Since launching Magic Pocket last year, we’ve been storing and serving more than 90 percent of our users’ data on our own custom-built infrastructure, which has helped us to be more efficient and improved performance for our users globally.
But with about 75 percent of our users located outside of the United States, moving onto our own custom-built data center was just the first step in realizing these benefits. As our data centers grew, the rest of our network also expanded to serve our users — more than 500 million around the globe — at light-speed with a consistent level of reliability, whether they were in San Francisco or Singapore.

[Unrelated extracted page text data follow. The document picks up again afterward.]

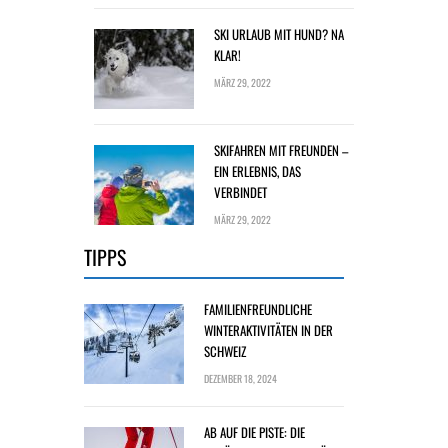
SKI URLAUB MIT HUND? NA
KLAR!
MÄRZ 29, 2022
SKIFAHREN MIT FREUNDEN –
EIN ERLEBNIS, DAS
VERBINDET
MÄRZ 29, 2022
TIPPS
FAMILIENFREUNDLICHE
WINTERAKTIVITÄTEN IN DER
SCHWEIZ
DEZEMBER 18, 2024
AB AUF DIE PISTE: DIE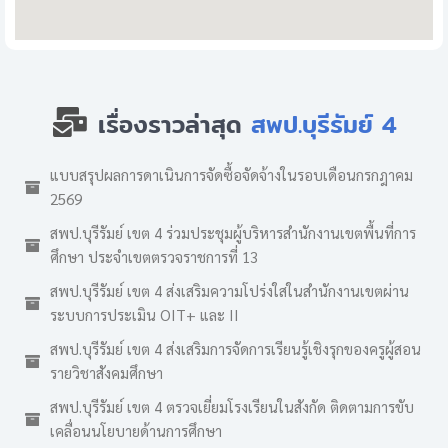
เรื่องราวล่าสุด
สพป.บุรีรัมย์ 4
แบบสรุปผลการดาเนินการจัดซื้อจัดจ้างในรอบเดือนกรกฎาคม
2569
สพป.บุรีรัมย์ เขต 4 ร่วมประชุมผู้บริหารสำนักงานเขตพื้นที่การ
ศึกษา ประจำเขตตรวจราชการที่ 13
สพป.บุรีรัมย์ เขต 4 ส่งเสริมความโปร่งใสในสำนักงานเขตผ่าน
ระบบการประเมิน OIT+ และ II
สพป.บุรีรัมย์ เขต 4 ส่งเสริมการจัดการเรียนรู้เชิงรุกของครูผู้สอน
รายวิชาสังคมศึกษา
สพป.บุรีรัมย์ เขต 4 ตรวจเยี่ยมโรงเรียนในสังกัด ติดตามการขับ
เคลื่อนนโยบายด้านการศึกษา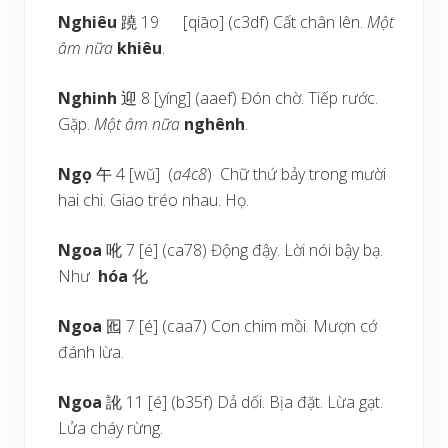
Nghiêu
蹺 19 [qiāo] (c3df) Cất chân lên.
Một
âm nữa
khiêu
.
Nghinh
迎 8 [yíng] (aaef) Đón chờ. Tiếp rước.
Gặp.
Một âm nữa
nghênh
.
Ngọ
午 4 [wŭ] (
a4c8
) Chữ thứ bảy trong mười
hai chi. Giao tréo nhau. Họ.
Ngoa
吪 7 [é] (ca78) Động đậy. Lời nói bậy bạ.
Như
hóa
化
Ngoa
囮 7 [é] (caa7) Con chim mồi. Mượn cớ
đánh lừa.
Ngoa
訛 11 [é] (b35f) Dả dối. Bịa đặt. Lừa gạt.
Lửa cháy rừng.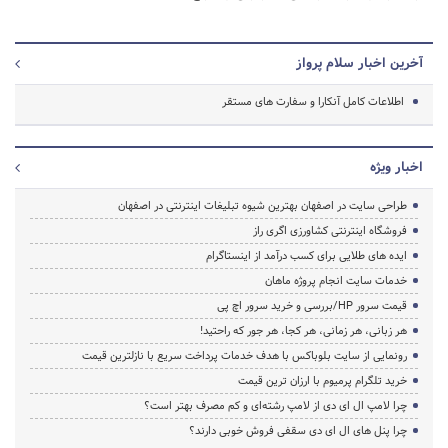
آخرین اخبار سلام پرواز
اطلاعات کامل آنکارا و سفارت های مستقر
اخبار ویژه
طراحی سایت در اصفهان بهترین شیوه تبلیغات اینترنتی در اصفهان
فروشگاه اینترنتی کشاورزی اگری راز
ایده های طلایی برای کسب درآمد از اینستاگرام
خدمات سایت انجام پروژه ماهان
قیمت سرور HP/بررسی و خرید سرور اچ پی
هر زبانی، هر زمانی، هر کجا، هر جور که راحتید!
رونمایی از سایت بلوباکس با هدف خدمات پرداخت سریع با نازلترین قیمت
خرید تلگرام پرمیوم با ارزان ترین قیمت
چرا لامپ ال ای دی از لامپ رشته‌ای و کم مصرف بهتر است؟
چرا پنل های ال ای دی سقفی فروش خوبی دارند؟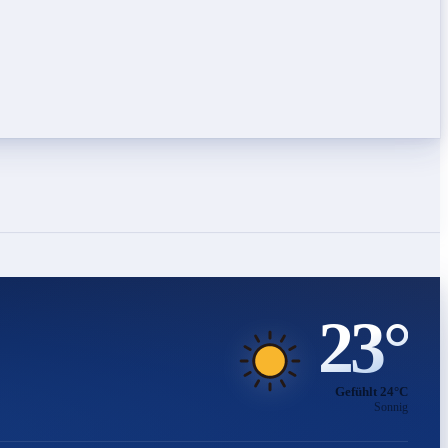
23°
Gefühlt 24°C
Sonnig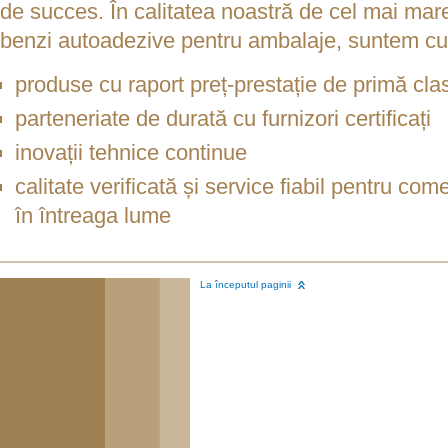
de succes. În calitatea noastră de cel mai ma
benzi autoadezive pentru ambalaje, suntem cu
produse cu raport preț-prestație de primă cla
parteneriate de durată cu furnizori certificați
inovații tehnice continue
calitate verificată și service fiabil pentru com
în întreaga lume
La începutul paginii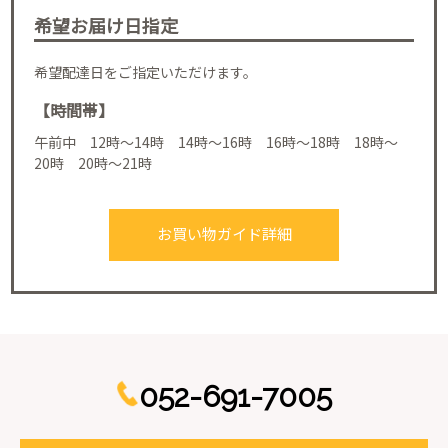
希望お届け日指定
希望配達日をご指定いただけます。
【時間帯】
午前中 12時～14時 14時～16時 16時～18時 18時～
20時 20時～21時
お買い物ガイド詳細
052-691-7005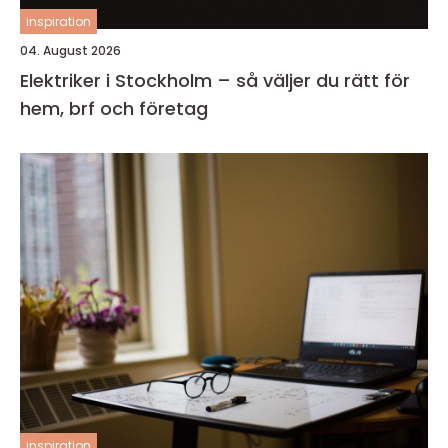
inspiration
04. August 2026
Elektriker i Stockholm – så väljer du rätt för
hem, brf och företag
inspiration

To do that, we’ve built a network across 14 cities in seven countries on three continents. In doing so, we’ve added hundreds of gigabits of Internet connectivity with transit providers (regional and global ISPs), and hundreds of new peering partners (where we exchange traffic directly rather than through an ISP). We also designed a custom-built edge-proxy architecture into our network. The edge proxy is a stack of servers that act as the first gateway for TLS & TCP handshake for users and is deployed in PoPs (points of presence) to improve the performance for a user accessing Dropbox from any part of the globe. We evaluated some more standard offerings (CDNs and other “cloud” products) but for our specific needs this custom solution was best. Some users have seen and have increased sync speeds by as much as 300 percent, and performance has improved across the board.
2014: A Brief History
Going back to 2014, our network presence was only in the US. With two data center regions (one on each coast) storing all our user data, and five network PoPs in major cities across the country where we saw the most traffic. This meant that users across the globe could only be served from the US, we were heavily reliant on transit, and often higher latency paths across the Internet limited performance for international users.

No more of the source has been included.